> _Work to be completed_
All the data that follows should be repeated exactly, without a single picture.

> _Data supplied_
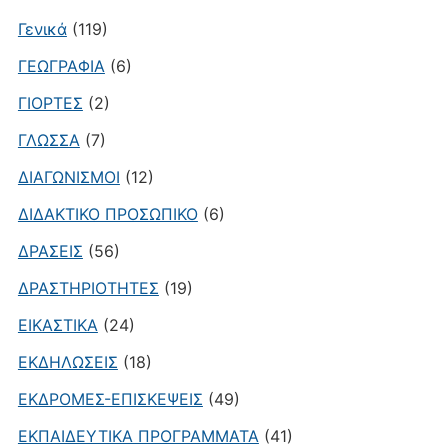
Γενικά
(119)
ΓΕΩΓΡΑΦΙΑ
(6)
ΓΙΟΡΤΕΣ
(2)
ΓΛΩΣΣΑ
(7)
ΔΙΑΓΩΝΙΣΜΟΙ
(12)
ΔΙΔΑΚΤΙΚΟ ΠΡΟΣΩΠΙΚΟ
(6)
ΔΡΑΣΕΙΣ
(56)
ΔΡΑΣΤΗΡΙΟΤΗΤΕΣ
(19)
ΕΙΚΑΣΤΙΚΑ
(24)
ΕΚΔΗΛΩΣΕΙΣ
(18)
ΕΚΔΡΟΜΕΣ-ΕΠΙΣΚΕΨΕΙΣ
(49)
ΕΚΠΑΙΔΕΥΤΙΚΑ ΠΡΟΓΡΑΜΜΑΤΑ
(41)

> _Answer to this task_
Γενικά
(119)
ΓΕΩΓΡΑΦΙΑ
(6)
ΓΙΟΡΤΕΣ
(2)
ΓΛΩΣΣΑ
(7)
ΔΙΑΓΩΝΙΣΜΟΙ
(12)
ΔΙΔΑΚΤΙΚΟ ΠΡΟΣΩΠΙΚΟ
(6)
ΔΡΑΣΕΙΣ
(56)
ΔΡΑΣΤΗΡΙΟΤΗΤΕΣ
(19)
ΕΙΚΑΣΤΙΚΑ
(24)
ΕΚΔΗΛΩΣΕΙΣ
(18)
ΕΚΔΡΟΜΕΣ-ΕΠΙΣΚΕΨΕΙΣ
(49)
ΕΚΠΑΙΔΕΥΤΙΚΑ ΠΡΟΓΡΑΜΜΑΤΑ
(41)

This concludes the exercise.